• _Extracted page text data_
********************
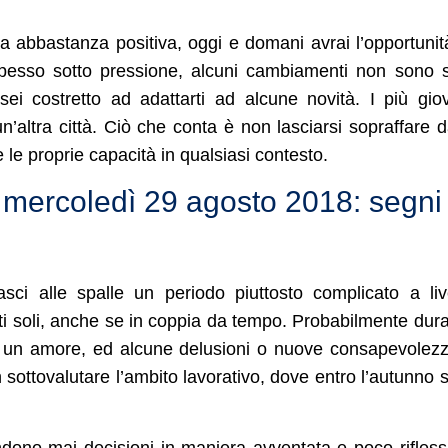
a abbastanza positiva, oggi e domani avrai l’opportunit
spesso sotto pressione, alcuni cambiamenti non sono s
 sei costretto ad adattarti ad alcune novità. I più gio
n’altra città. Ciò che conta è non lasciarsi sopraffare d
e le proprie capacità in qualsiasi contesto.
mercoledì 29 agosto 2018: segni
sci alle spalle un periodo piuttosto complicato a liv
ti soli, anche se in coppia da tempo. Probabilmente dur
 di un amore, ed alcune delusioni o nuove consapevolezz
sottovalutare l’ambito lavorativo, dove entro l’autunno 
dono mai decisioni in maniera avventata e poco rifless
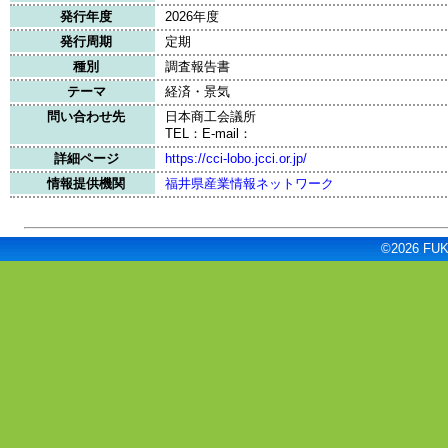
発行年度
2026年度
発行周期
定期
種別
調査報告書
テーマ
経済・景気
問い合わせ先
日本商工会議所
TEL：E-mail：
詳細ページ
https://cci-lobo.jcci.or.jp/
情報提供機関
福井県産業情報ネットワーク
©2026 FUKU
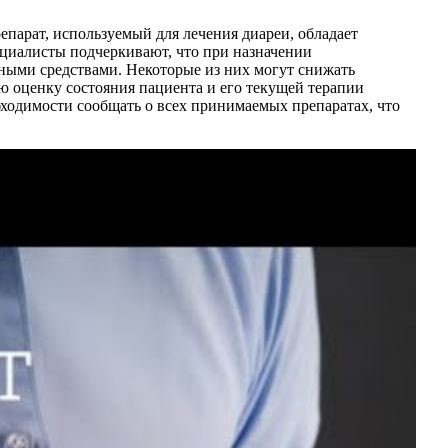
парат, используемый для лечения диареи, обладает
циалисты подчеркивают, что при назначении
ными средствами. Некоторые из них могут снижать
ю оценку состояния пациента и его текущей терапии
бходимости сообщать о всех принимаемых препаратах, что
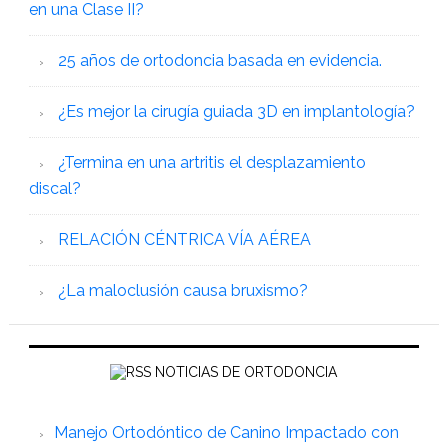
en una Clase II?
25 años de ortodoncia basada en evidencia.
¿Es mejor la cirugía guiada 3D en implantología?
¿Termina en una artritis el desplazamiento
discal?
RELACIÓN CÉNTRICA VÍA AÉREA
¿La maloclusión causa bruxismo?
NOTICIAS DE ORTODONCIA
Manejo Ortodóntico de Canino Impactado con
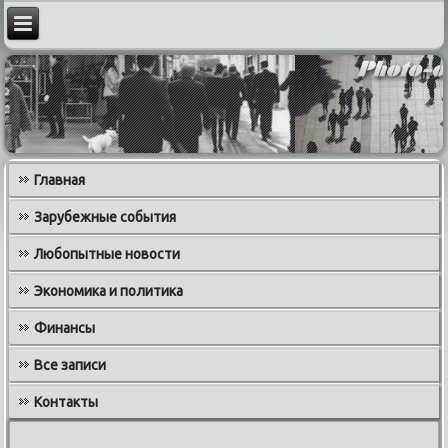
Главная
Зарубежные события
Любопытные новости
Экономика и политика
Финансы
Все записи
Контакты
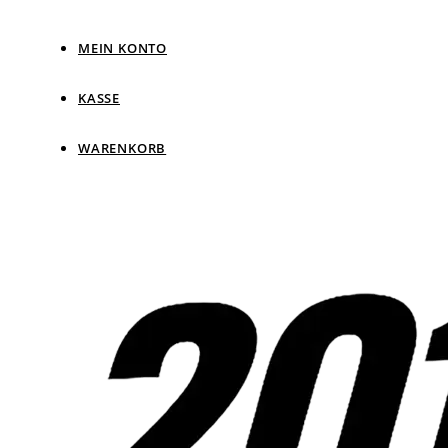
MEIN KONTO
KASSE
WARENKORB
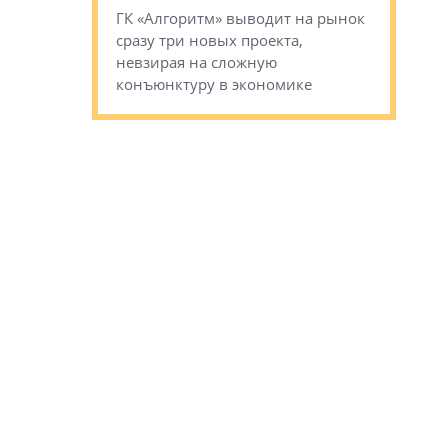
ГК «Алгоритм» выводит на рынок
Строитель
тетика,
сразу три новых проекта,
волнообра
ь или
невзирая на сложную
следует с
а, размышляют
конъюнктуру в экономике
Александ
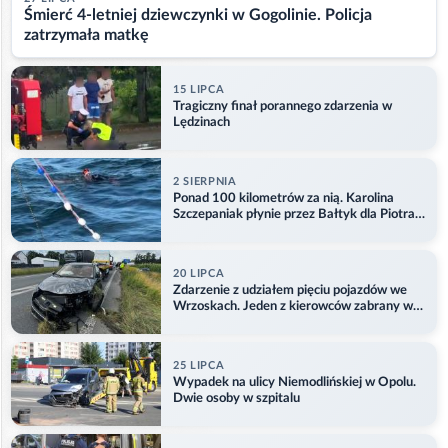
Śmierć 4-letniej dziewczynki w Gogolinie. Policja
zatrzymała matkę
15 LIPCA
Tragiczny finał porannego zdarzenia w
Lędzinach
2 SIERPNIA
Ponad 100 kilometrów za nią. Karolina
Szczepaniak płynie przez Bałtyk dla Piotra.
Aktualizacja
20 LIPCA
Zdarzenie z udziałem pięciu pojazdów we
Wrzoskach. Jeden z kierowców zabrany w
kajdankach
25 LIPCA
Wypadek na ulicy Niemodlińskiej w Opolu.
Dwie osoby w szpitalu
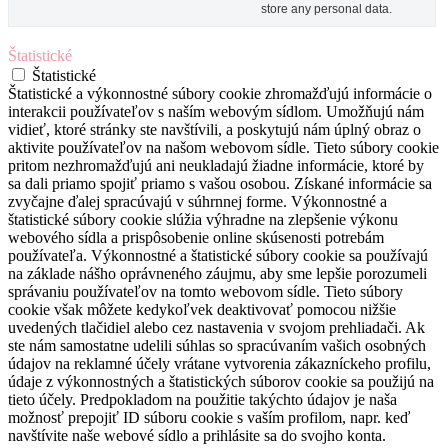
store any personal data.
Štatistické
Štatistické
Štatistické a výkonnostné súbory cookie zhromažďujú informácie o
interakcii používateľov s naším webovým sídlom. Umožňujú nám
vidieť, ktoré stránky ste navštívili, a poskytujú nám úplný obraz o
aktivite používateľov na našom webovom sídle. Tieto súbory cookie
pritom nezhromažďujú ani neukladajú žiadne informácie, ktoré by
sa dali priamo spojiť priamo s vašou osobou. Získané informácie sa
zvyčajne ďalej spracúvajú v súhrnnej forme. Výkonnostné a
štatistické súbory cookie slúžia výhradne na zlepšenie výkonu
webového sídla a prispôsobenie online skúsenosti potrebám
používateľa. Výkonnostné a štatistické súbory cookie sa používajú
na základe nášho oprávneného záujmu, aby sme lepšie porozumeli
správaniu používateľov na tomto webovom sídle. Tieto súbory
cookie však môžete kedykoľvek deaktivovať pomocou nižšie
uvedených tlačidiel alebo cez nastavenia v svojom prehliadači. Ak
ste nám samostatne udelili súhlas so spracúvaním vašich osobných
údajov na reklamné účely vrátane vytvorenia zákazníckeho profilu,
údaje z výkonnostných a štatistických súborov cookie sa použijú na
tieto účely. Predpokladom na použitie takýchto údajov je naša
možnosť prepojiť ID súboru cookie s vaším profilom, napr. keď
navštívite naše webové sídlo a prihlásite sa do svojho konta.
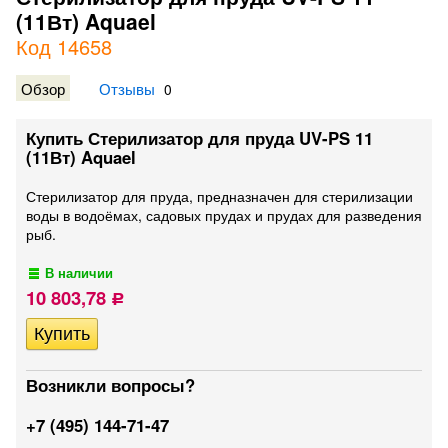
(11Вт) Aquael
Код 14658
Обзор
Отзывы
0
Купить Стерилизатор для пруда UV-PS 11
(11Вт) Aquael
Стерилизатор для пруда, предназначен для стерилизации
воды в водоёмах, садовых прудах и прудах для разведения
рыб.
В наличии
10 803,78
Р
Возникли вопросы?
+7 (495) 144-71-47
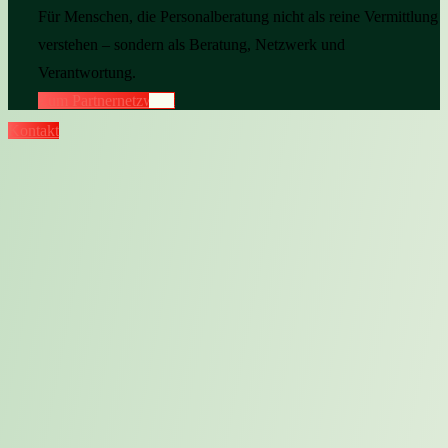
Für Menschen, die Personalberatung nicht als reine Vermittlung
verstehen – sondern als Beratung, Netzwerk und
Verantwortung.
Zum Partnernetzwerk
Kontakt
Karriereweg -
Marketing, KI, Prozesse
und echte Projekte
Dein Praktikum oder
Studentenjob in der
Personalberatung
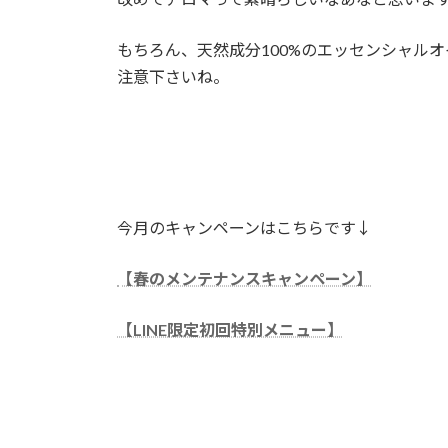
もちろん、天然成分100%のエッセンシャル
注意下さいね。
今月のキャンペーンはこちらです↓
【春のメンテナンスキャンペーン】
【LINE限定初回特別メニュー】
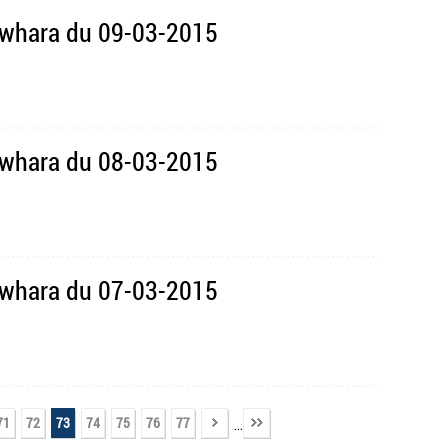
awhara du 09-03-2015
awhara du 08-03-2015
awhara du 07-03-2015
71
72
73
74
75
76
77
...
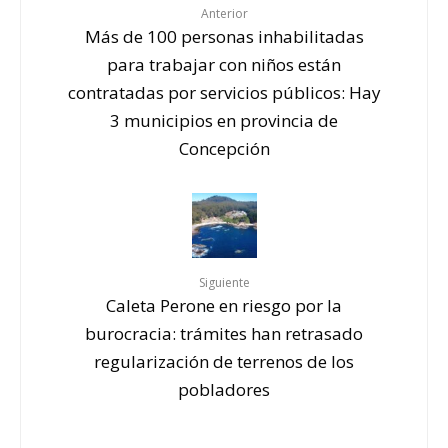
Anterior
Más de 100 personas inhabilitadas
para trabajar con niños están
contratadas por servicios públicos: Hay
3 municipios en provincia de
Concepción
Siguiente
Caleta Perone en riesgo por la
burocracia: trámites han retrasado
regularización de terrenos de los
pobladores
********************
• _Required action_
Every record above must be given again exactly; drop the pictures.

• _Exercise answer_
a abbastanza positiva, oggi e domani avrai l’opportunit
spesso sotto pressione, alcuni cambiamenti non sono s
 sei costretto ad adattarti ad alcune novità. I più gio
n’altra città. Ciò che conta è non lasciarsi sopraffare d
e le proprie capacità in qualsiasi contesto.
mercoledì 29 agosto 2018: segni
sci alle spalle un periodo piuttosto complicato a liv
ti soli, anche se in coppia da tempo. Probabilmente dur
 di un amore, ed alcune delusioni o nuove consapevolezz
sottovalutare l’ambito lavorativo, dove entro l’autunno 
dono mai decisioni in maniera avventata e poco rifless
発行年度
2026年度
発行周期
定期
種別
調査報告書
テーマ
経済・景気
問い合わせ先
日本商工会議所
TEL：E-mail：
詳細ページ
https://cci-lobo.jcci.or.jp/
情報提供機関
福井県産業情報ネットワーク
©2026 FUKU
парат, используемый для лечения диареи, обладает
циалисты подчеркивают, что при назначении
ными средствами. Некоторые из них могут снижать
ю оценку состояния пациента и его текущей терапии
бходимости сообщать о всех принимаемых препаратах, что
en una Clase II?
25 años de ortodoncia basada en evidencia.
¿Es mejor la cirugía guiada 3D en implantología?
¿Termina en una artritis el desplazamiento
discal?
RELACIÓN CÉNTRICA VÍA AÉREA
¿La maloclusión causa bruxismo?
NOTICIAS DE ORTODONCIA
Manejo Ortodóntico de Canino Impactado con
Главная
Зарубежные события
Любопытные новости
Экономика и политика
Финансы
Все записи
Контакты
MEIN KONTO
KASSE
WARENKORB
ГК «Алгоритм» выводит на рынок
Строитель
тетика,
сразу три новых проекта,
волнообра
ь или
невзирая на сложную
следует с
а, размышляют
конъюнктуру в экономике
Александ
Śmierć 4-letniej dziewczynki w Gogolinie. Policja
zatrzymała matkę
15 LIPCA
Tragiczny finał porannego zdarzenia w
Lędzinach
2 SIERPNIA
Ponad 100 kilometrów za nią. Karolina
Szczepaniak płynie przez Bałtyk dla Piotra.
Aktualizacja
20 LIPCA
Zdarzenie z udziałem pięciu pojazdów we
Wrzoskach. Jeden z kierowców zabrany w
kajdankach
25 LIPCA
Wypadek na ulicy Niemodlińskiej w Opolu.
Dwie osoby w szpitalu
store any personal data.
Štatistické
Štatistické
Štatistické a výkonnostné súbory cookie zhromažďujú informácie o
interakcii používateľov s naším webovým sídlom. Umožňujú nám
vidieť, ktoré stránky ste navštívili, a poskytujú nám úplný obraz o
aktivite používateľov na našom webovom sídle. Tieto súbory cookie
pritom nezhromažďujú ani neukladajú žiadne informácie, ktoré by
sa dali priamo spojiť priamo s vašou osobou. Získané informácie sa
zvyčajne ďalej spracúvajú v súhrnnej forme. Výkonnostné a
štatistické súbory cookie slúžia výhradne na zlepšenie výkonu
webového sídla a prispôsobenie online skúsenosti potrebám
používateľa. Výkonnostné a štatistické súbory cookie sa používajú
na základe nášho oprávneného záujmu, aby sme lepšie porozumeli
správaniu používateľov na tomto webovom sídle. Tieto súbory
cookie však môžete kedykoľvek deaktivovať pomocou nižšie
uvedených tlačidiel alebo cez nastavenia v svojom prehliadači. Ak
ste nám samostatne udelili súhlas so spracúvaním vašich osobných
údajov na reklamné účely vrátane vytvorenia zákazníckeho profilu,
údaje z výkonnostných a štatistických súborov cookie sa použijú na
tieto účely. Predpokladom na použitie takýchto údajov je naša
možnosť prepojiť ID súboru cookie s vaším profilom, napr. keď
navštívite naše webové sídlo a prihlásite sa do svojho konta.
(11Вт) Aquael
Код 14658
Обзор
Отзывы
0
Купить Стерилизатор для пруда UV-PS 11
(11Вт) Aquael
Стерилизатор для пруда, предназначен для стерилизации
воды в водоёмах, садовых прудах и прудах для разведения
рыб.
В наличии
10 803,78
Р
Возникли вопросы?
+7 (495) 144-71-47
Für Menschen, die Personalberatung nicht als reine Vermittlung
verstehen – sondern als Beratung, Netzwerk und
Verantwortung.
Zum Partnernetzwerk
Kontakt
Karriereweg -
Marketing, KI, Prozesse
und echte Projekte
Dein Praktikum oder
Studentenjob in der
Personalberatung
もちろん、天然成分100%のエッセンシャル
注意下さいね。
今月のキャンペーンはこちらです↓
【春のメンテナンスキャンペーン】
【LINE限定初回特別メニュー】
awhara du 09-03-2015
awhara du 08-03-2015
awhara du 07-03-2015
71
72
73
74
75
76
77
...
Anterior
Más de 100 personas inhabilitadas
para trabajar con niños están
contratadas por servicios públicos: Hay
3 municipios en provincia de
Concepción
Siguiente
Caleta Perone en riesgo por la
burocracia: trámites han retrasado
regularización de terrenos de los
pobladores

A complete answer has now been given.